El piloto, jugador de póquer entre vuelo y vuelo y
alcoholizado perdedor de anticipos de salario, prefirió no tener que exponerse a heroísmos propios y, en cuanto hubo despegado, desconectó los mandos que pudiesen darle órdenes de regreso inmediato y crearle dilemas de obediencia o rechazo. Por el momento, su futuro sólo era aquél, intermediario, de ida y vuelta, tres veces por semana. Prefería mientras tanto no saber lo que le esperaría a la vuelta, qué naipes le pondrían sobre la mesa del regreso contra los suyos, siempre tan mal distribuidos, sólo le salían doses o cartas sueltas. Era una forma de libertad, el farol posible, por el momento. Ya vería en Lisboa, donde todo el mundo se conoce y tal vez alguien podría llegar a explicarle el cómo y el porqué de aquella imposibilidad que llevaba a bordo. O tal vez en Estoril, el barman del casino que en cierta ocasión lo había sondeado sobre disponibilidades clandestinas, trabajos de conspirador aéreo, es verdad que había fingido estar más borracho de lo que estaba, sólo así podía ser de todos y de nadie, tenía contactos, ya se vería.
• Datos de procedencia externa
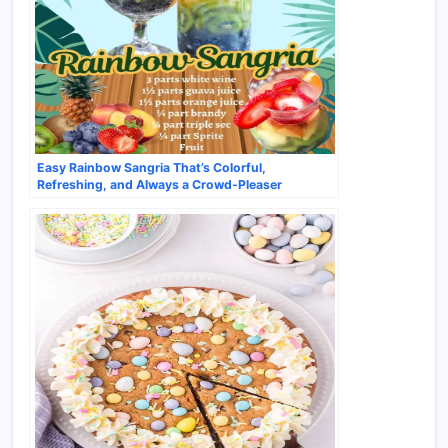
Easy Rainbow Sangria That’s Colorful,
Refreshing, and Always a Crowd-Pleaser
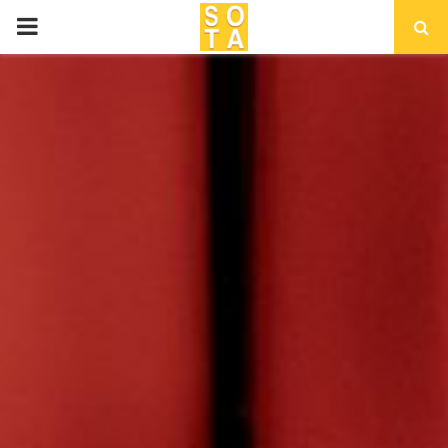
P
R
I
M
A
R
Y
M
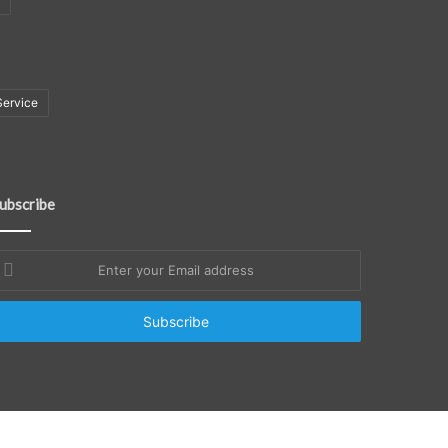
Service
ubscribe
nter
our
mail
ddress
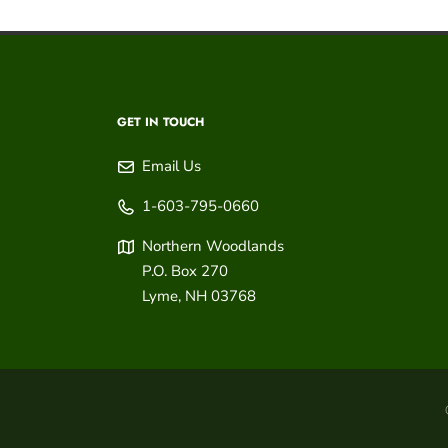
GET IN TOUCH
Email Us
1-603-795-0660
Northern Woodlands
P.O. Box 270
Lyme
,
NH
03768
Como el vuelo proseguía sin sobresaltos, y en las ventanillas, al principio angustiosamente escudriñadas, la oscura claridad de las estrellas sólo invitaba al sueño, los pasajeros también comenzaron a regresar al futuro. Algunos, no obstante, por estar ahora más cerca de todo lo que
desearon durante mucho tiempo y deseaban para mucho tiempo en lo irreparable de todo exilio, con repentinas dudas, sentimientos de culpa, nostalgias de cuando la esperanza aún no estaba contaminada por lo que pudiera suceder.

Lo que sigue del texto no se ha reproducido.